Washington shouldn’t be sanctioning the ICC. It has no jurisdiction over America; what we’re doing is akin to water ballooning the girls’ sleepover. But the Rome Statute’s signatories should find a new method for ensuring the dream of universal human rights isn’t lost.

Continuing to bet on the ICC is continuing to bet on a dead horse. More of the world’s population, most of its economy, sits outside Statute signatory members. If we let the failed implementation get convoluted with the ideals that gave rise to it, we risk losing both for a generation.

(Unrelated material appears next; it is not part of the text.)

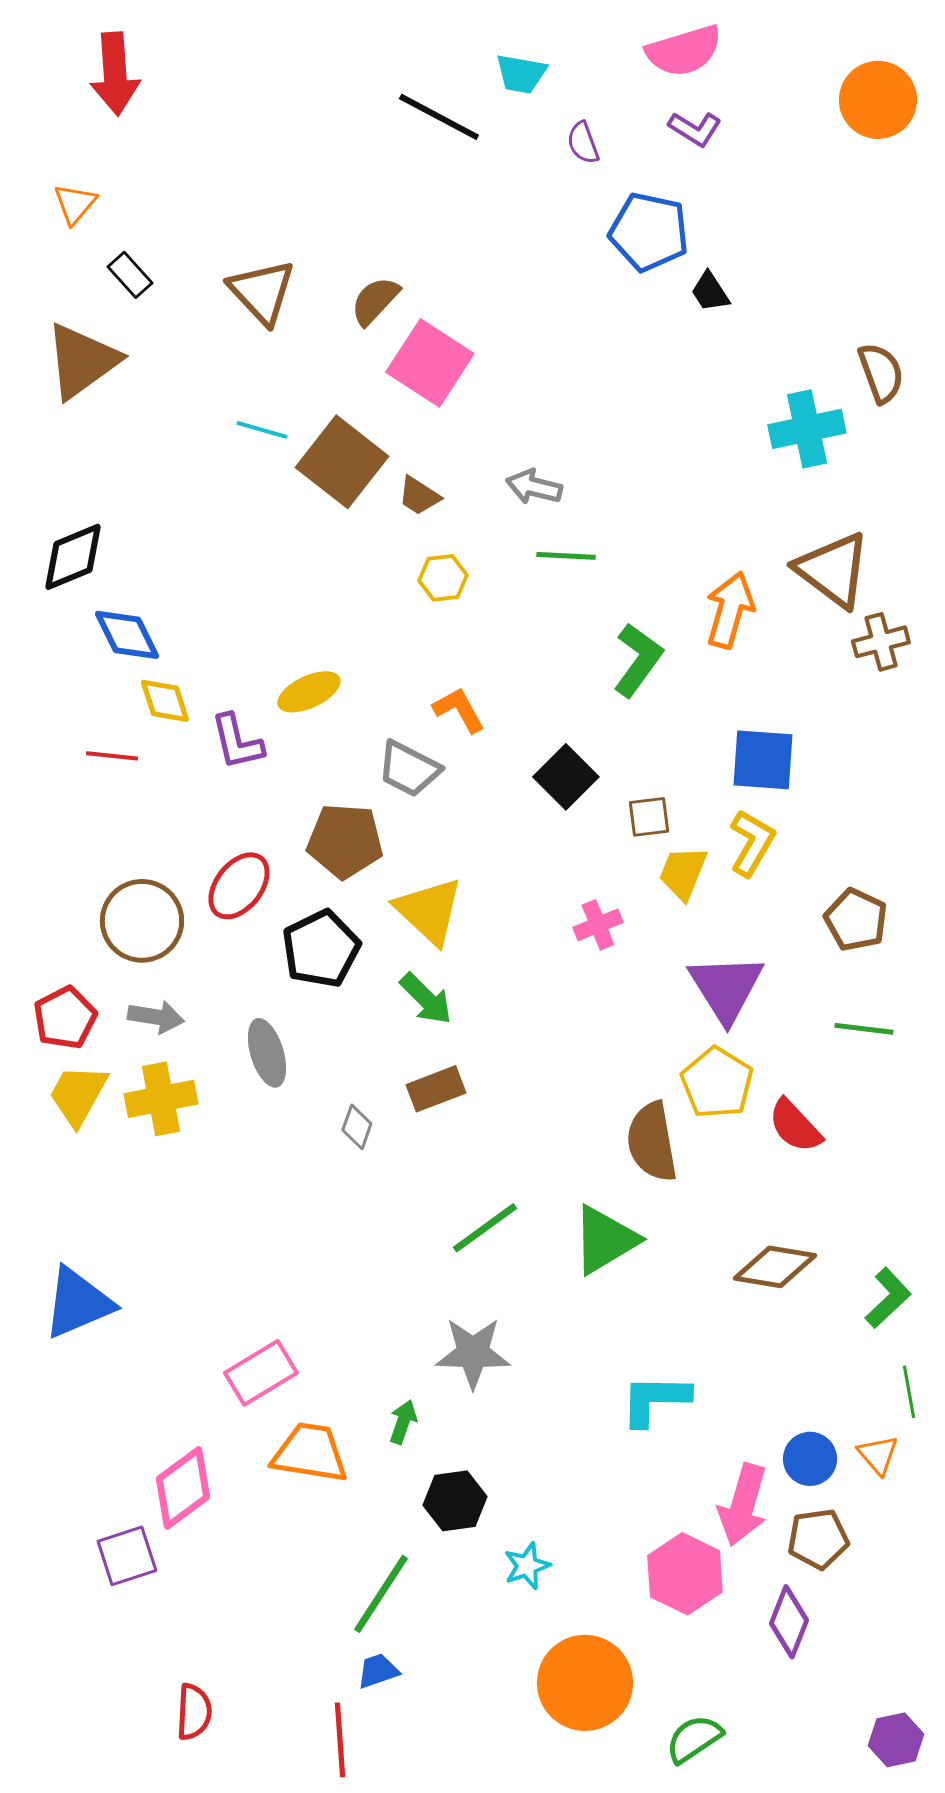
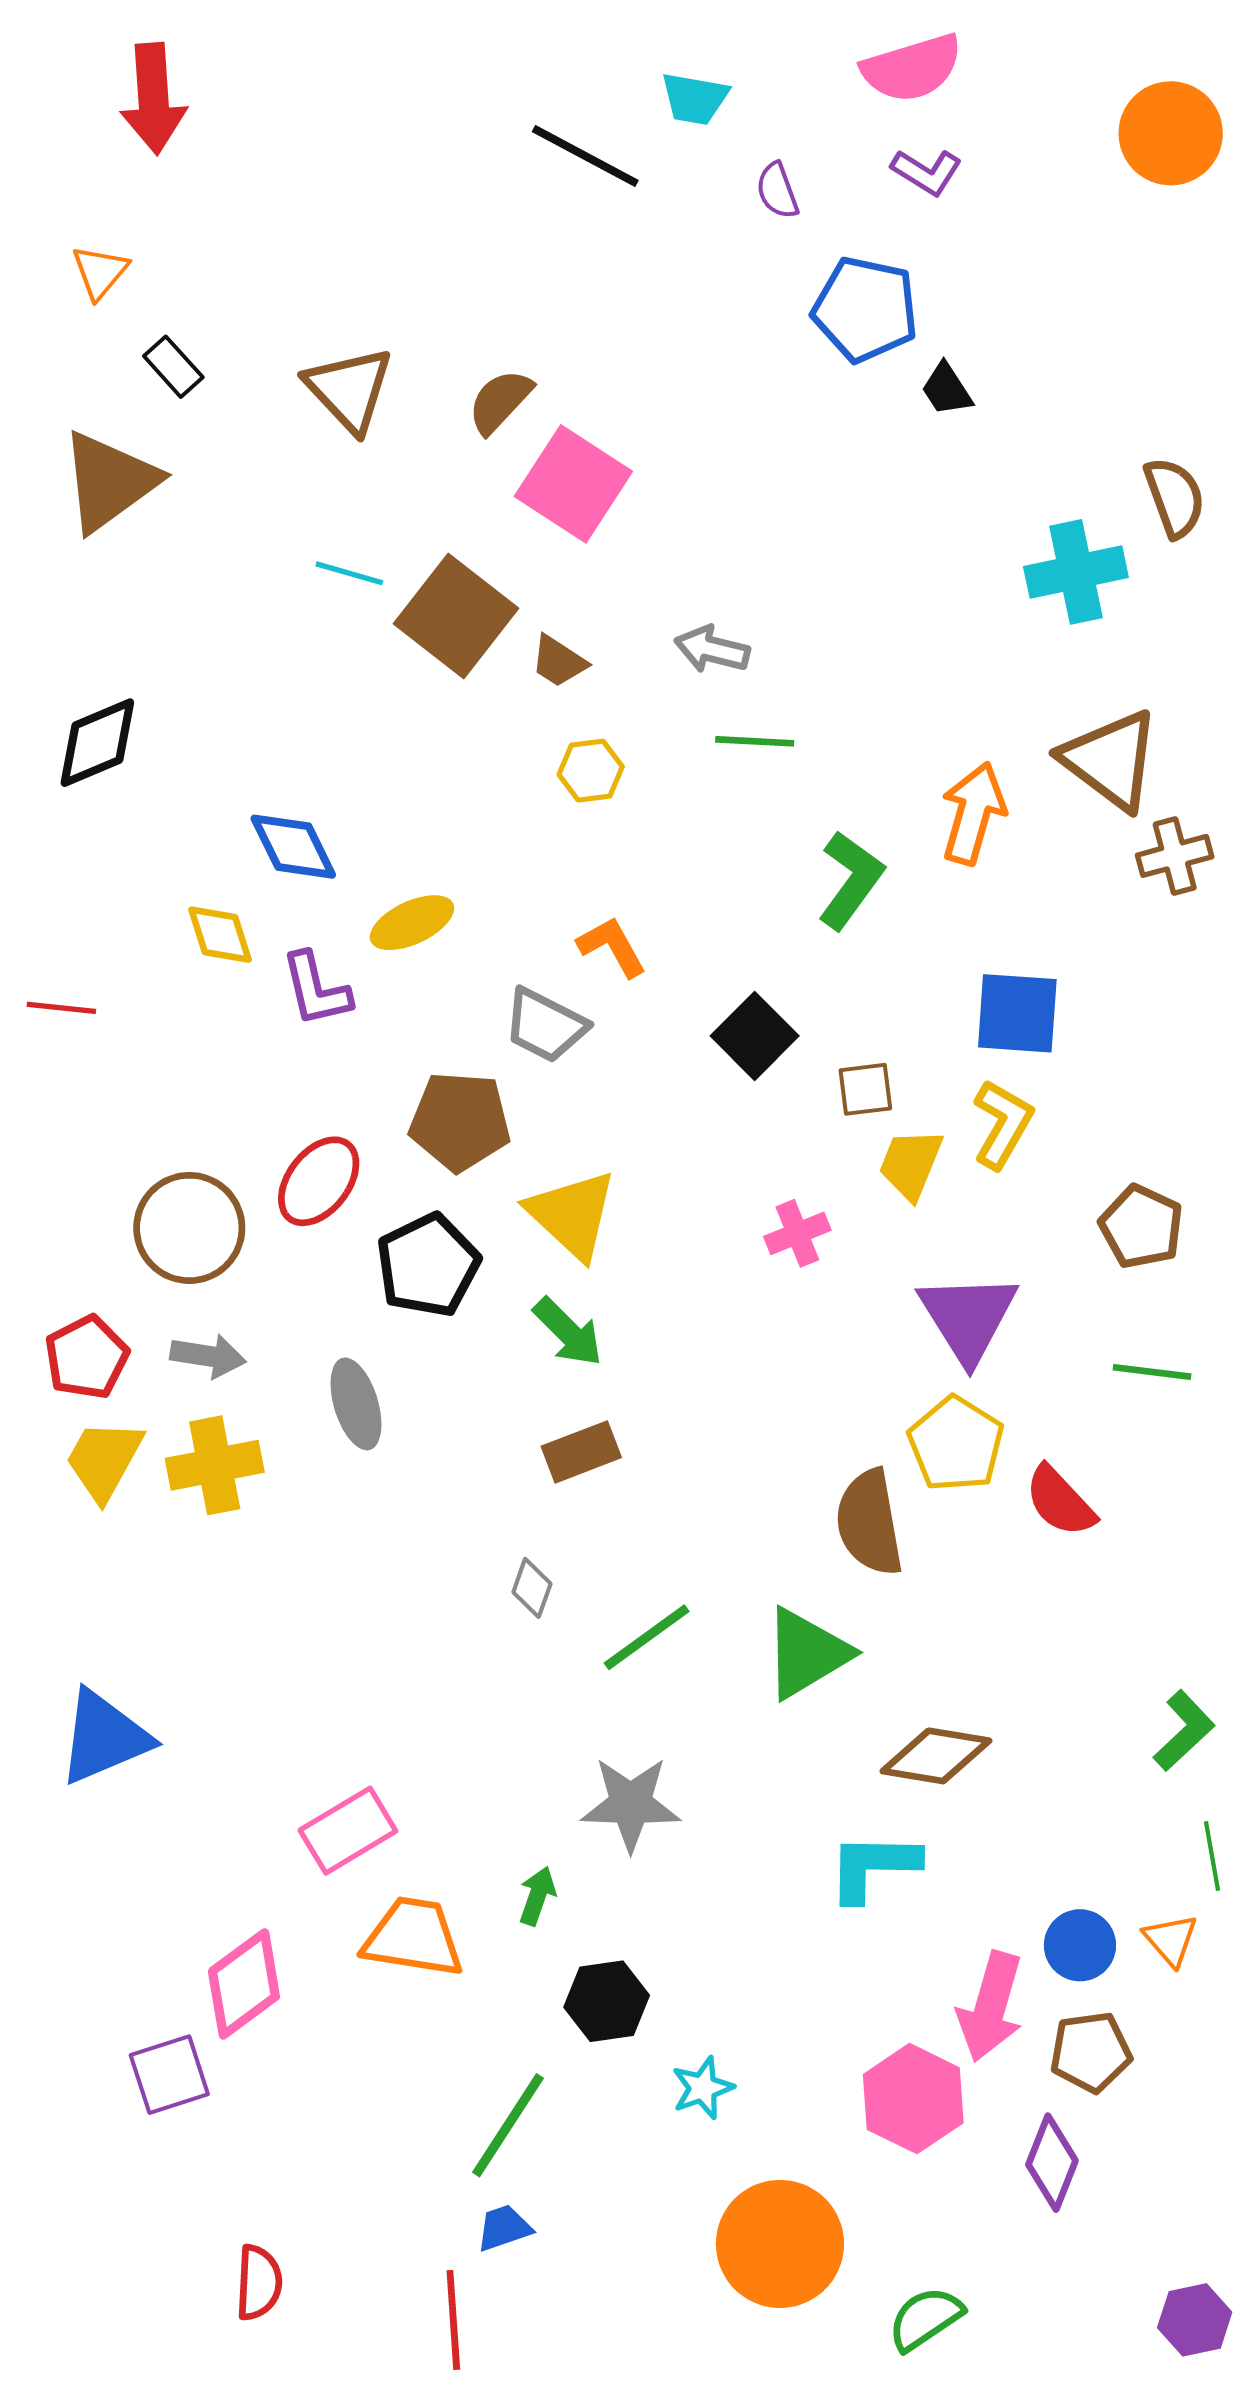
blue diamond: (127, 635) -> (293, 847), moved
red line: (112, 756) -> (61, 1008), moved
gray diamond: (357, 1127) -> (532, 1588), moved
brown diamond: (775, 1267) -> (936, 1756), moved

[1] https://en.wikipedia.org/wiki/Rome_Statute

replies(6): >>45706185 #>>45706189 #>>45706195 #>>45706252 #>>45706335 #>>45706350 #
1. mmooss ◴[] No.45706350[source]
The ICC certainly has weaknesses but it's also effective. It has brought many to justice and Duerte is in custody now. The idea is that human rights abusers can win on the ground now, but must be wary that they can be held responsible later, and from what I understand it's a deterrent to such impunity. Not everyone can be brought to justice, maybe it will never reach that level, but perfection is not the standard.

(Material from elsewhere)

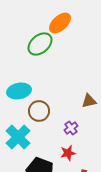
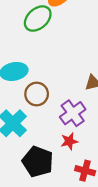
purple cross: (71, 128) -> (73, 113), size x1.6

> Continuing to bet on the ICC is continuing to bet on a dead horse.

That would be quitting by the ICC's supporters in the middle of the game. It amazes me how many non-neo-fascists embrace surrender and quitting like it's wisdom; like they are troops who actually listen to wartime propgandists like Tokyo Rose. The other team has scored; so you quit? Your app hasn't reached it's full market; so it's pointless and you stop now? On that basis, you'd never get started. (Particularly, the idea that lack of full success now is evidence of hopelessless - that is bizarre.)

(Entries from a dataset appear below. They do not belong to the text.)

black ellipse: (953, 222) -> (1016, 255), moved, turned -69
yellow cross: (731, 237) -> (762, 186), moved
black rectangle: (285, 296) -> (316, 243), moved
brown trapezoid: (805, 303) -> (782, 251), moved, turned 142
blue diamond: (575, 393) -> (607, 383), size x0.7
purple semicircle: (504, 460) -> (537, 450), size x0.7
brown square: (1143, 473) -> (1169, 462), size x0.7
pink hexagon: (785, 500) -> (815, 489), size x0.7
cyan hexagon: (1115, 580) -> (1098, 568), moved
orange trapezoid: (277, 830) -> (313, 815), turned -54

The narrative of reactionaries has long been similar to the parent: It's childish idealism, it will die soon, etc. They find the narrative effective: it has emotional power - the childish part, the alarmism - and connects to that traumatic side of people that says ideals are pointless, that a hard cold world is 'reality'. It's power is when people believe it. Maybe the reactionaries actually believe it, and that's why they don't support those projects.

For example, I've read that the EU is on its last legs, may not last more than ____, since I started paying attention to such things. Even today, liberal democracy, after centuries of outstanding success, spreading around the world and being the most politically and economically (and militarily) successful political system in human history - is called a childish dream that will never work.

> It reflects the optimism of the 1990s’ newly unipolar world, one in which a rules-based international order —guaranteed by the United States—would reign supreme.

I think that also reflects that reactionary narrative - the idea that it's just a pipedream of a momentary trend; they also say universal human rights, which is written into the 18th century US Declaration of Independence and Constitution (which had their own predecessors), is just a fantasy of post-WWII liberalism. Some of these arguments are laughable.

The optimism long predated the end of the Cold War. After WWII, for example, aggressive warfare was successfully (not perfectly) outlawed, and institutions such as the UN, World Bank and IMF, EU (its ancestor), and many more were created after WWII - and by people who experienced the hard, cold aspects of the world than we are. And they weren't the start; they built on accomplishments of their predecessors.